(SOURCE DATA)

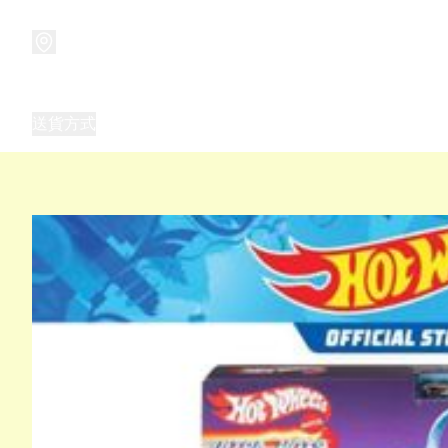
商品
兒童玩具禮品
兒童角色服 表演服
畢業禮品
正
送貨方式
Frozen 主題生日派對用品,服裝,禮物
優獸大都會（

(End SOURCE DATA)

- TASK OBJECTIVE
Every line above should be repeated exactly; pictures stay out of the copy.

- OUTPUT FOR THIS TASK
商品
兒童玩具禮品
兒童角色服 表演服
畢業禮品
正
送貨方式
Frozen 主題生日派對用品,服裝,禮物
優獸大都會（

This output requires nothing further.